The main body of the anthology is then structured into five parts: Part I is on ‘Media Memory: Theory and Methodologies’. Unfortunately, it would go beyond the scope of this review to consider each chapter individually. The chapters mentioned here are intended to be indicative of the wide variety and breadth to be found in this anthology. The first section includes, among contributions by Jill A. Edy, Vered Vinitzky-Seroussi and Jérôme Bourdon, a chapter by Barbie Zelizer in which she draws the reader’s attention to the western bias when it comes to news reporting and remembering. In a sharp and succinct analysis, Zelizer argues that non-western news on trauma, crisis and tragedy is often cannibalised, by which Zelizer means minimised, substituted, displaced and transported, that is, placed into another context.

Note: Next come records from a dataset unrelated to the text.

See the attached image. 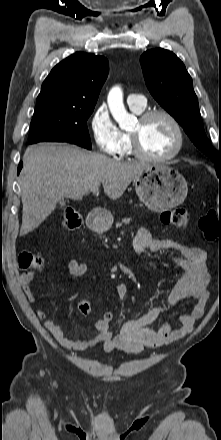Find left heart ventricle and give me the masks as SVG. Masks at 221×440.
Here are the masks:
<instances>
[{
	"label": "left heart ventricle",
	"mask_w": 221,
	"mask_h": 440,
	"mask_svg": "<svg viewBox=\"0 0 221 440\" xmlns=\"http://www.w3.org/2000/svg\"><path fill=\"white\" fill-rule=\"evenodd\" d=\"M131 132L139 137L142 149L152 156L168 155L176 146L174 127L163 116H155L143 123L138 120Z\"/></svg>",
	"instance_id": "left-heart-ventricle-1"
}]
</instances>
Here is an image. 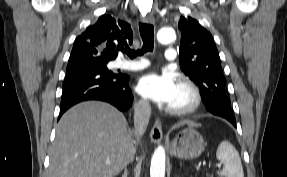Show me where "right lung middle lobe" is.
Instances as JSON below:
<instances>
[{
	"label": "right lung middle lobe",
	"mask_w": 287,
	"mask_h": 177,
	"mask_svg": "<svg viewBox=\"0 0 287 177\" xmlns=\"http://www.w3.org/2000/svg\"><path fill=\"white\" fill-rule=\"evenodd\" d=\"M109 61L110 60L100 58L98 56H87V57L79 58L76 60L68 61V66H67L66 71L78 69L81 67H89V66L101 68L104 71H108L106 64Z\"/></svg>",
	"instance_id": "1"
}]
</instances>
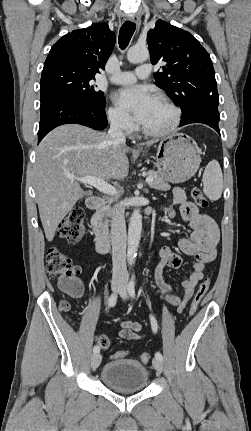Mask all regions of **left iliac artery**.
I'll return each mask as SVG.
<instances>
[{"mask_svg":"<svg viewBox=\"0 0 251 431\" xmlns=\"http://www.w3.org/2000/svg\"><path fill=\"white\" fill-rule=\"evenodd\" d=\"M127 289H128V293L130 294V296L134 298L135 297V275H134V273H133L132 278L128 284ZM150 322H151V327H152L153 332L156 333L158 325H157V320L153 315H150ZM155 357L161 361L163 360V356L160 352H156Z\"/></svg>","mask_w":251,"mask_h":431,"instance_id":"1","label":"left iliac artery"}]
</instances>
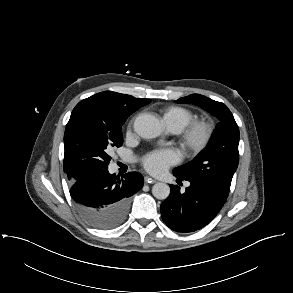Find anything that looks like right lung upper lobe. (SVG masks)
<instances>
[{
    "instance_id": "cb5924a9",
    "label": "right lung upper lobe",
    "mask_w": 293,
    "mask_h": 293,
    "mask_svg": "<svg viewBox=\"0 0 293 293\" xmlns=\"http://www.w3.org/2000/svg\"><path fill=\"white\" fill-rule=\"evenodd\" d=\"M98 95L106 98L111 103L122 106L124 108H132V109H138L141 106L147 105L150 99H141V98H135L130 95L120 94L112 91H104L98 93ZM135 110V111H136Z\"/></svg>"
}]
</instances>
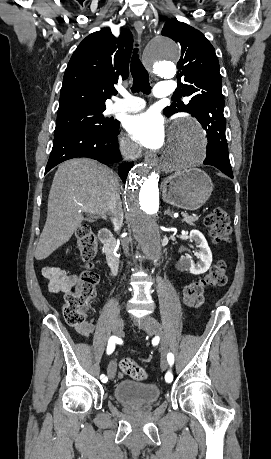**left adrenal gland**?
<instances>
[{"instance_id":"1","label":"left adrenal gland","mask_w":271,"mask_h":459,"mask_svg":"<svg viewBox=\"0 0 271 459\" xmlns=\"http://www.w3.org/2000/svg\"><path fill=\"white\" fill-rule=\"evenodd\" d=\"M165 216L167 214V216H170V218H172V214H170V208H167L166 212H164Z\"/></svg>"}]
</instances>
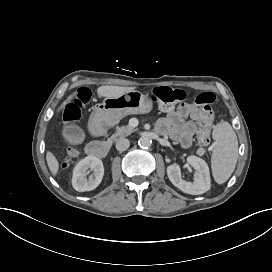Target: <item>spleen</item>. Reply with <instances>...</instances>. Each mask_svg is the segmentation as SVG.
Instances as JSON below:
<instances>
[{
    "label": "spleen",
    "mask_w": 272,
    "mask_h": 272,
    "mask_svg": "<svg viewBox=\"0 0 272 272\" xmlns=\"http://www.w3.org/2000/svg\"><path fill=\"white\" fill-rule=\"evenodd\" d=\"M212 138L214 139L212 174L218 184H223L229 179L237 163V135L231 125L222 120L213 127Z\"/></svg>",
    "instance_id": "spleen-1"
}]
</instances>
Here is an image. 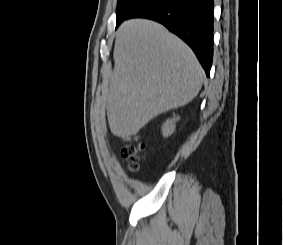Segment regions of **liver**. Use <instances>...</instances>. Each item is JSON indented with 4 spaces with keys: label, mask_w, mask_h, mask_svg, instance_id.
I'll return each mask as SVG.
<instances>
[{
    "label": "liver",
    "mask_w": 283,
    "mask_h": 245,
    "mask_svg": "<svg viewBox=\"0 0 283 245\" xmlns=\"http://www.w3.org/2000/svg\"><path fill=\"white\" fill-rule=\"evenodd\" d=\"M113 57L104 95L116 136L137 134L154 117L192 101L202 87L204 71L192 50L154 21L122 23Z\"/></svg>",
    "instance_id": "obj_1"
}]
</instances>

Part II is on ‘Media Memory, Ethics and Witnessing’ and consists of three chapters by Tamar Katriel/Nimrod Shavit, S. Elizabeth Bird and Tamar Ashuri. The latter provides a fascinating case study on the shift which digital media can bring to memory work while simultaneously addressing questions around salience in memories and authority in memory work.
The following section is dedicated to the wide area of ‘Media Memory and Popular Culture’. It includes five chapters written by Paul Frosh, Avner Ben-Amos/Jérôme Bourdon, Na’ama Sheffi, Motti Neiger/Eyal Zandberg/Oren Meyers and José Carlos Rueda Laffond. In his chapter on ‘Television and the imagination of memory: Life on Mars’, Paul Frosh offers an admirably multi-dimensional and multi-layered analysis of the representation of personal and collective memory and loss of memory in a television format.
Carolyn Kitch, Dan Berkowitz, Keren Tenenboim-Weinblatt and Neta Kligler-Vilenchik contributed to Part IV of this anthology entitled ‘Media Memory, Journalism, and Journalistic Practice’. This section consists of very strong chapters that complement each other well. This is particularly the case for the chapter by Tenenboim-Weinblatt on ‘Journalism as an agent of prospective memory’ and the contribution by Kligler-Vilenchik on ‘Memory setting: applying agenda-setting theory to the study of collective memory’. While the latter considers collective memory as a form of agenda-setting, the former approaches agenda-setting as a form of collective memory.
The final section of the anthology focuses on ‘New Media Memory’. It includes work by Anna Reading, Amit Pinchevski, Irit Dekel and Andrew Hoskins. As the chapters in this section show, it is this topic, memory in the new media ecology, which presents scholars with a wealth of questions still to be explored; how will memory work be ‘done’ in a time of continuous connectivity; where and how can we locate the individual and the collective in these dynamic processes; what role do national borders still have to play in this environment; and how do theories and concepts developed in the ‘old’ media ecology apply with regards to memory and mediated life? No doubt these types of questions will guide future scholarship in the field – and I suspect On Media Memory will be a key resource in the process of conceiving new research projects.